> Information given:

*** Begin section ***

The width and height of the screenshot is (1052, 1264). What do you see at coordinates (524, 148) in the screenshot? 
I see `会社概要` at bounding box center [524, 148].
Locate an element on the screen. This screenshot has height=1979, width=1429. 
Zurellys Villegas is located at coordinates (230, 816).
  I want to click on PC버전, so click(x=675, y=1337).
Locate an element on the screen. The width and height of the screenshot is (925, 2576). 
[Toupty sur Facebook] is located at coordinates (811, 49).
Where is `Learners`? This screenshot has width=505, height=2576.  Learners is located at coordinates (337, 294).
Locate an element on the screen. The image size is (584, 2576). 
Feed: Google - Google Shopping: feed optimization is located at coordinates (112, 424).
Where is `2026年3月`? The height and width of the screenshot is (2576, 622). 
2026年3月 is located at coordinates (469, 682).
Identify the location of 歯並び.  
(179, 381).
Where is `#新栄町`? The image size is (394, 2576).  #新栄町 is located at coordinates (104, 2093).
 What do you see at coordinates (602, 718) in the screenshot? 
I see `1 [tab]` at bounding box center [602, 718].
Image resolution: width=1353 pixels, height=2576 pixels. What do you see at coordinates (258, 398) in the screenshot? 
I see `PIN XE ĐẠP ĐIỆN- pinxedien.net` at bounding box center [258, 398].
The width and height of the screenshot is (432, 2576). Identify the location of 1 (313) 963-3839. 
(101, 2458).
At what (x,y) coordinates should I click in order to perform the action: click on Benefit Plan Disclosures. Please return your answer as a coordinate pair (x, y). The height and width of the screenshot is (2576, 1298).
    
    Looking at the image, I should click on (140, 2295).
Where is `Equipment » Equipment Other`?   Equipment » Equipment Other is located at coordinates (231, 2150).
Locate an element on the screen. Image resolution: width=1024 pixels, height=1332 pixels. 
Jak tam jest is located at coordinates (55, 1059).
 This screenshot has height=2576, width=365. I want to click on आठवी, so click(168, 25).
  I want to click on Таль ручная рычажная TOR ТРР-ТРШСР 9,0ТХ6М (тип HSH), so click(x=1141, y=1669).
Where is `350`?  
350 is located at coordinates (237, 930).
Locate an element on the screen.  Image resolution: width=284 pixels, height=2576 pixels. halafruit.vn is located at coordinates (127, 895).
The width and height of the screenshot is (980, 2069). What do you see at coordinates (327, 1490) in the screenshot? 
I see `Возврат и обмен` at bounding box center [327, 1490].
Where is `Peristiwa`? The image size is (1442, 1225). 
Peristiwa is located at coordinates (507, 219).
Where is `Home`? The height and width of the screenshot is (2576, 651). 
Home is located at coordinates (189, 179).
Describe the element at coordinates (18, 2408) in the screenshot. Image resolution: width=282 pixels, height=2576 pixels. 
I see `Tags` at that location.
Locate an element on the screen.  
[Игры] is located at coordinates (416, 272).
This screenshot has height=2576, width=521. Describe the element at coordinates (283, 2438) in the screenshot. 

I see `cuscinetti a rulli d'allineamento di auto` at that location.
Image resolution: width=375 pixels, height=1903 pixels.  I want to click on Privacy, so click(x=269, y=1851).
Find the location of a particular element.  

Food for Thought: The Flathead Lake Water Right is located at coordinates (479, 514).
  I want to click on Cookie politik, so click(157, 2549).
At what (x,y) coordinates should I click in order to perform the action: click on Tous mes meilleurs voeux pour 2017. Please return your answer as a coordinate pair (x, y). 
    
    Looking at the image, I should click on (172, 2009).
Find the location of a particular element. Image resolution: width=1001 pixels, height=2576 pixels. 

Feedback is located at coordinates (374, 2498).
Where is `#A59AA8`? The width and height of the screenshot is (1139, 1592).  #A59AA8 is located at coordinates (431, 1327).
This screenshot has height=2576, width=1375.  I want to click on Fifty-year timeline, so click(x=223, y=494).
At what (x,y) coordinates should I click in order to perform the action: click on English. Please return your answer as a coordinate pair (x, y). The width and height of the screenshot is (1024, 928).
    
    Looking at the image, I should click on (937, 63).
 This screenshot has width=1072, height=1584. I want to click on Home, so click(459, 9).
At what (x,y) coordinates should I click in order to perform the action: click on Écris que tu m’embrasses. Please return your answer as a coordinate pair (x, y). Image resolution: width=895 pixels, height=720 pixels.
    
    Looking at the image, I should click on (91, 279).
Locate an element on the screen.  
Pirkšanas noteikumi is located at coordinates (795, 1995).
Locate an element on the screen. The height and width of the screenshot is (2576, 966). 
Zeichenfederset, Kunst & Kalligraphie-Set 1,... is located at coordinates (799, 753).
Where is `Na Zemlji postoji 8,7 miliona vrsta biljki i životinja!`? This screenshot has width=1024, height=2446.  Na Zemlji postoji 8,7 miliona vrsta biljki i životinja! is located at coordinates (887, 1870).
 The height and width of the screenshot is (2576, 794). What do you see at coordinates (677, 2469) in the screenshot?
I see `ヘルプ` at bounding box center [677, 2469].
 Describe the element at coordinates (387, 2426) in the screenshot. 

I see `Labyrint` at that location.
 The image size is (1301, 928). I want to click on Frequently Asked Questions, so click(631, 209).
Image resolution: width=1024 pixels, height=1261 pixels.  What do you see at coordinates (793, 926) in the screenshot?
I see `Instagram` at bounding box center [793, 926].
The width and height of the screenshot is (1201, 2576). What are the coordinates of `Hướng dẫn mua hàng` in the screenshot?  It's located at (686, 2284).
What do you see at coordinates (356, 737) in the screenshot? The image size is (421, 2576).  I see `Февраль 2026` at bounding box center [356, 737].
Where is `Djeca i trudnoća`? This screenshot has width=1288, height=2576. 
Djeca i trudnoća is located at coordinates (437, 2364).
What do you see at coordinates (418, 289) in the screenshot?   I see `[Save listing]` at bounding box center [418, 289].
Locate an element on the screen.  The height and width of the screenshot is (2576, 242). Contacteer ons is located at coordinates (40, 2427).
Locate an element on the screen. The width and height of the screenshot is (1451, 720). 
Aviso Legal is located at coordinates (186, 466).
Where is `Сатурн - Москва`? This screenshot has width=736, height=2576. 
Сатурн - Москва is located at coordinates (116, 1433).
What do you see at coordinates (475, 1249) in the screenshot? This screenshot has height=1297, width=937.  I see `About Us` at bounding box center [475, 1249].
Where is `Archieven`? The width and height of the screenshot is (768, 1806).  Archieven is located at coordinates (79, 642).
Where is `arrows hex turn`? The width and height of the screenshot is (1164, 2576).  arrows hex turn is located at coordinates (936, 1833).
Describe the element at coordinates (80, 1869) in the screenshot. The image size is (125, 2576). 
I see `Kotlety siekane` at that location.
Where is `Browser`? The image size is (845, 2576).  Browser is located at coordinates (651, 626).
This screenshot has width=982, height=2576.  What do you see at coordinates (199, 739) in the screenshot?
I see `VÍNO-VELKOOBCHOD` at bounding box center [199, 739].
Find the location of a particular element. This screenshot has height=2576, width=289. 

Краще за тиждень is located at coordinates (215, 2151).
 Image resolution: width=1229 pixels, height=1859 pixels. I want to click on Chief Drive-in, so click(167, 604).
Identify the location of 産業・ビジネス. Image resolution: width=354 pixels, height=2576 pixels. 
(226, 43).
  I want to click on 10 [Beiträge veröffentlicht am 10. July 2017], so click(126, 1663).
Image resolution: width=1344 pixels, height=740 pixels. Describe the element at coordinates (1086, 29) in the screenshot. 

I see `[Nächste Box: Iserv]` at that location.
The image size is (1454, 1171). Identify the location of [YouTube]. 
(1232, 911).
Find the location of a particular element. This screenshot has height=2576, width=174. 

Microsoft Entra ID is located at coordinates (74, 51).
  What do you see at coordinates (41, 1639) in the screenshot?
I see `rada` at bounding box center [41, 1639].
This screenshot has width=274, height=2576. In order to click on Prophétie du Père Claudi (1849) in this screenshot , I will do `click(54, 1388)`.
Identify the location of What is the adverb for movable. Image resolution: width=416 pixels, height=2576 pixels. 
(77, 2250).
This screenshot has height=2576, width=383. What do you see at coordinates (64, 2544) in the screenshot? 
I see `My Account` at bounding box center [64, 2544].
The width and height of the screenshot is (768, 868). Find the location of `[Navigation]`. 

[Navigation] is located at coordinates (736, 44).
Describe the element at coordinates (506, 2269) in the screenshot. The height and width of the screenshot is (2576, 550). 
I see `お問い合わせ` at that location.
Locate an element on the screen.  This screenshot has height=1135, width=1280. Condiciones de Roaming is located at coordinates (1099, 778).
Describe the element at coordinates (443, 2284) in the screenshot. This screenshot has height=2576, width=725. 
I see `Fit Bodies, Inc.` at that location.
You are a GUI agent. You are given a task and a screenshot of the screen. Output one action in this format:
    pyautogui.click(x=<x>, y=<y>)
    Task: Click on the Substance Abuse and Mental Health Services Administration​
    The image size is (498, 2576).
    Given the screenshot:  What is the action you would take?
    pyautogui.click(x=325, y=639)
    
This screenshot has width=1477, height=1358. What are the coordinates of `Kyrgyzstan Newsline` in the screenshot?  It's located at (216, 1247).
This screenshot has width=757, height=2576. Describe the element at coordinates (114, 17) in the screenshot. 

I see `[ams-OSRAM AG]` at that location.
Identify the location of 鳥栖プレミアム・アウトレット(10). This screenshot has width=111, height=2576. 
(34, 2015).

*** End section ***

> Directions: Starting at the line that has "Identify the location of 産業・ビジネス." and ending at the line that has "This screenshot has width=274, height=2576.", please write out the lines above exactly, leaving out all others.

> Exercise response:
Identify the location of 産業・ビジネス. Image resolution: width=354 pixels, height=2576 pixels. 
(226, 43).
  I want to click on 10 [Beiträge veröffentlicht am 10. July 2017], so click(126, 1663).
Image resolution: width=1344 pixels, height=740 pixels. Describe the element at coordinates (1086, 29) in the screenshot. 

I see `[Nächste Box: Iserv]` at that location.
The image size is (1454, 1171). Identify the location of [YouTube]. 
(1232, 911).
Find the location of a particular element. This screenshot has height=2576, width=174. 

Microsoft Entra ID is located at coordinates (74, 51).
  What do you see at coordinates (41, 1639) in the screenshot?
I see `rada` at bounding box center [41, 1639].
This screenshot has width=274, height=2576. In order to click on Prophétie du Père Claudi (1849) in this screenshot , I will do `click(54, 1388)`.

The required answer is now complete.